◆ **Try it**: Pictures aside, copy exactly each line from the one that holds "Identify the location" through the last line of the records below.

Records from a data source
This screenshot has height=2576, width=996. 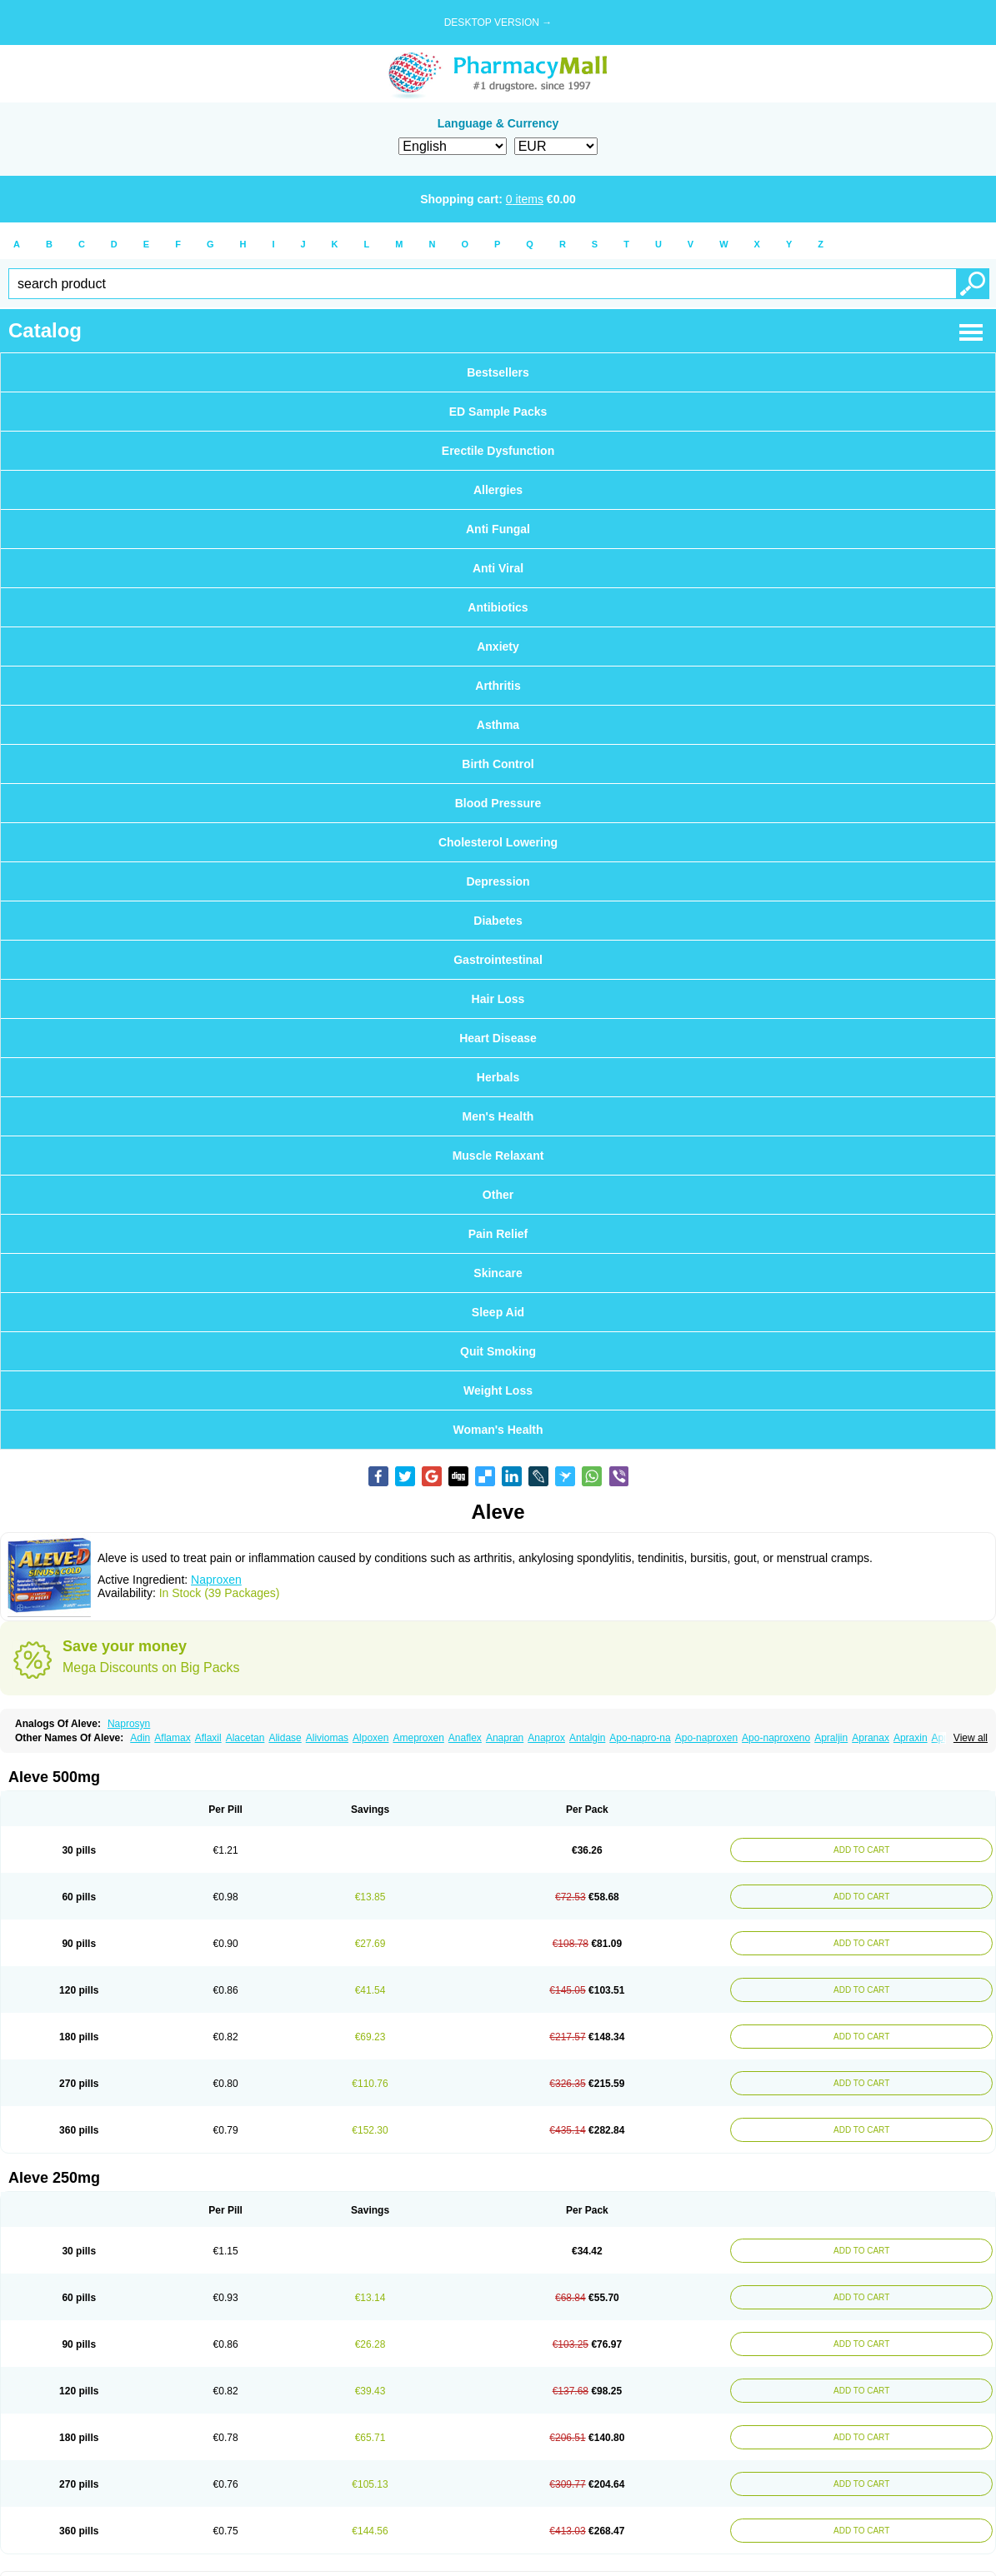 What do you see at coordinates (497, 764) in the screenshot?
I see `Birth Control` at bounding box center [497, 764].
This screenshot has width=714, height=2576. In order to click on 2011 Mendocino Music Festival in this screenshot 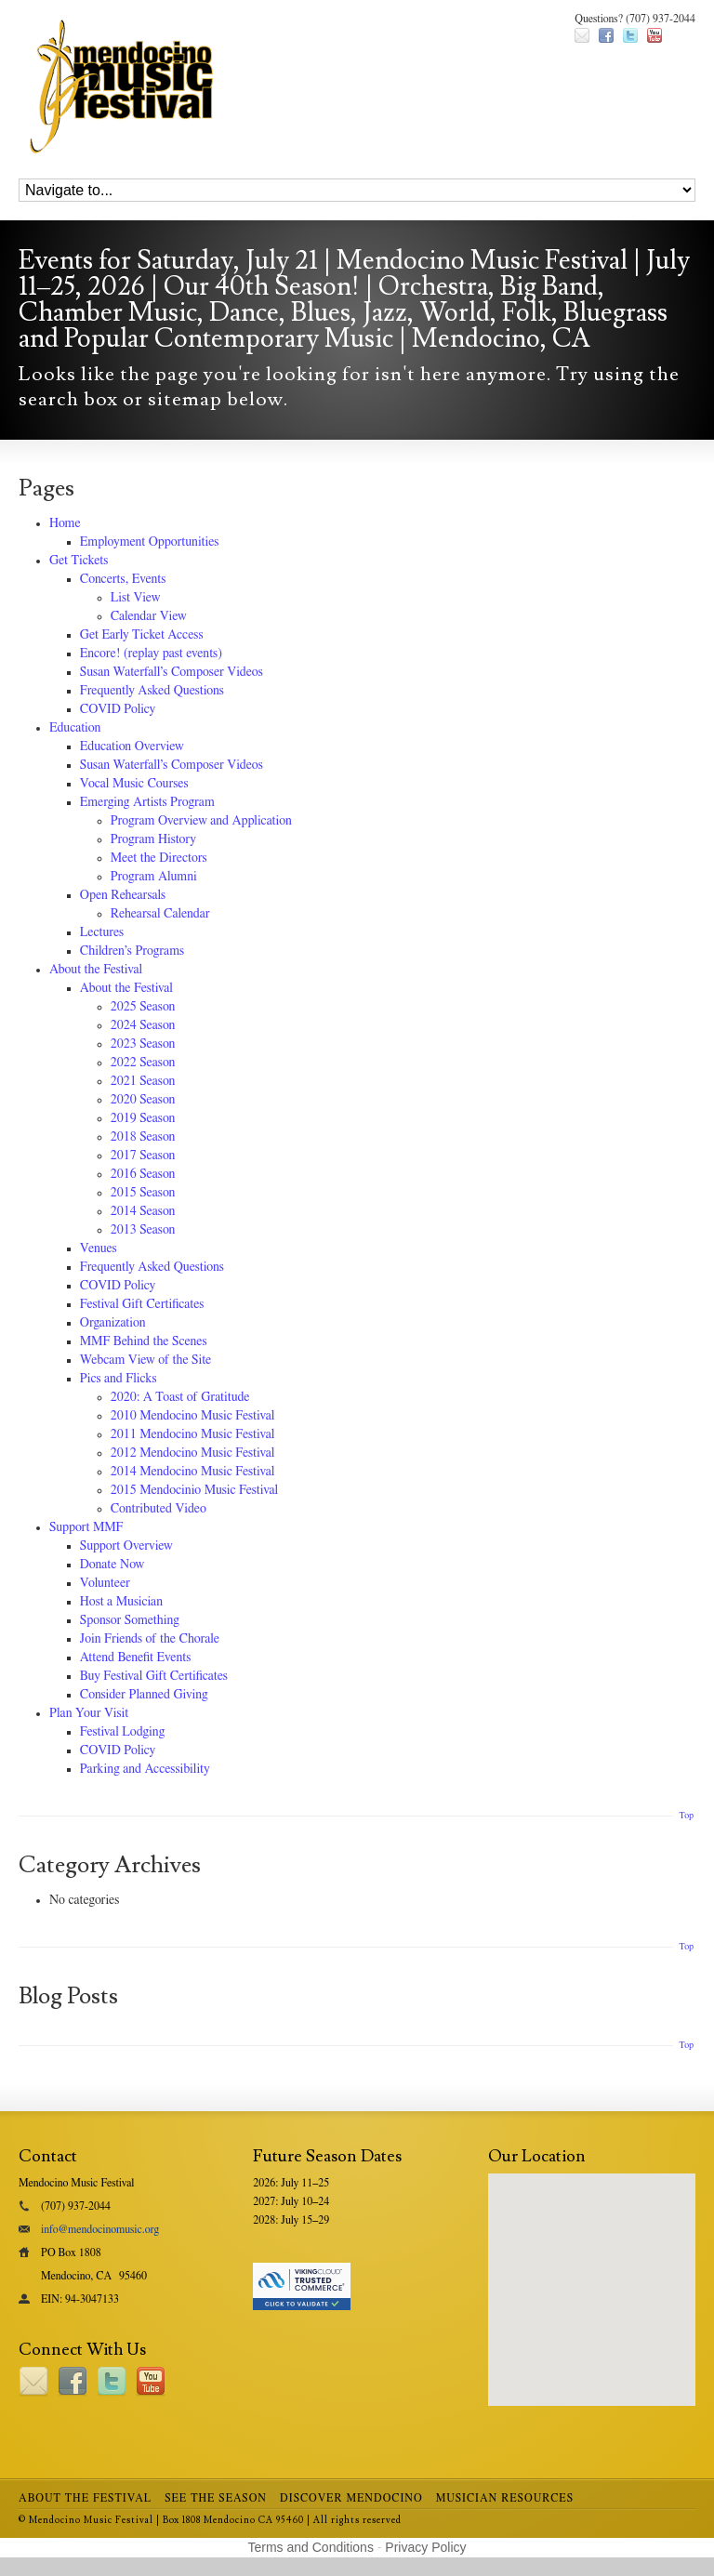, I will do `click(193, 1434)`.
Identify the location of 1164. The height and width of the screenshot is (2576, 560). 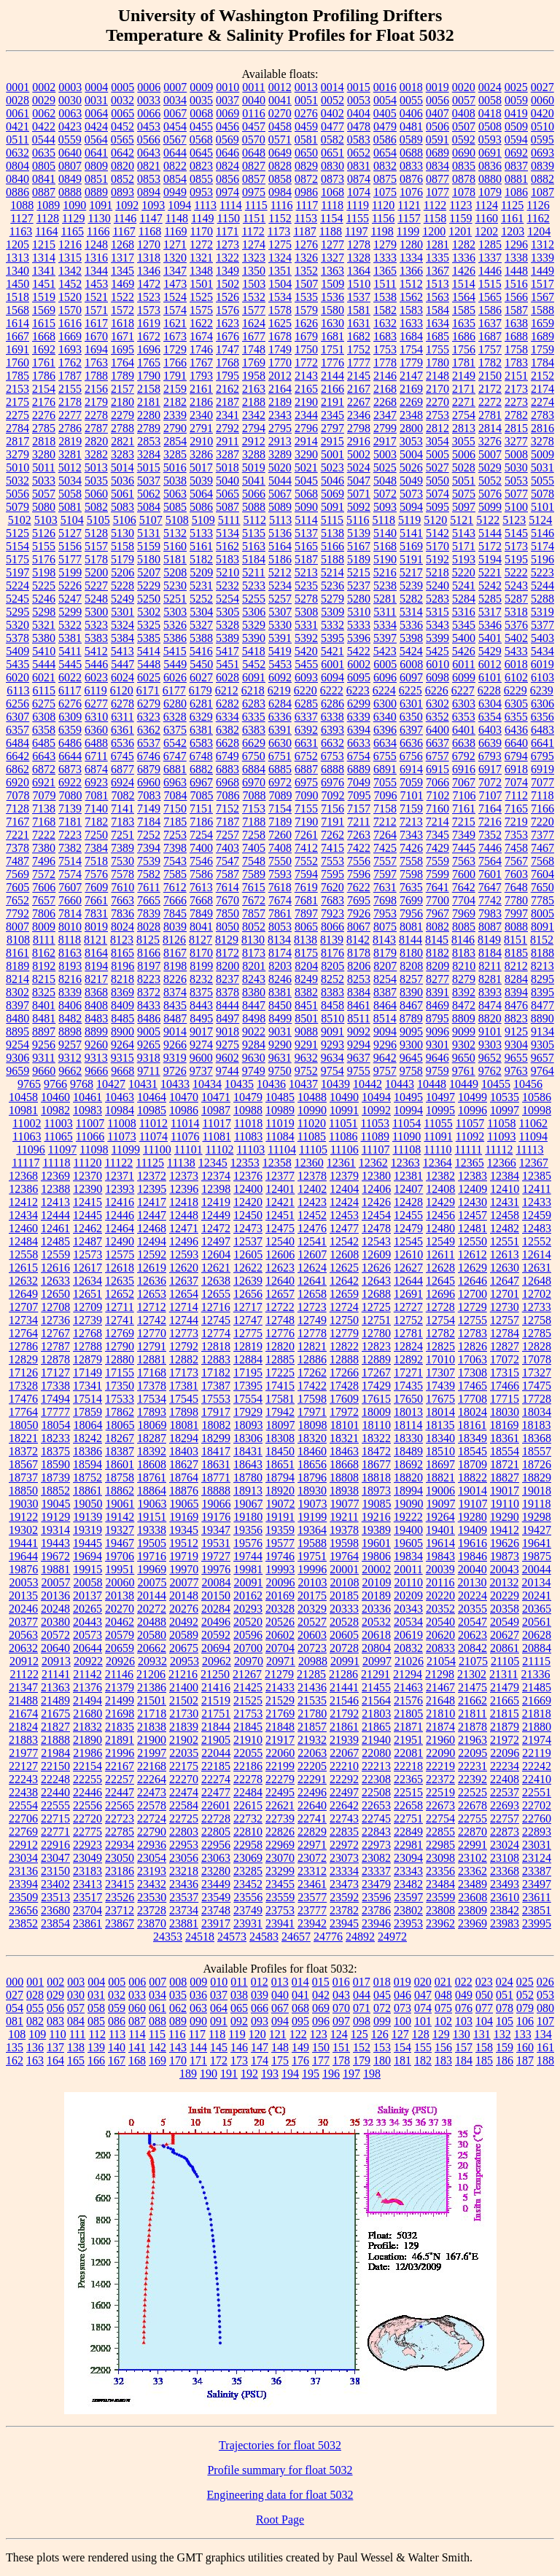
(46, 231).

◆ **Task response**:
Identify the location of 1164. The height and width of the screenshot is (2576, 560). 
(46, 231).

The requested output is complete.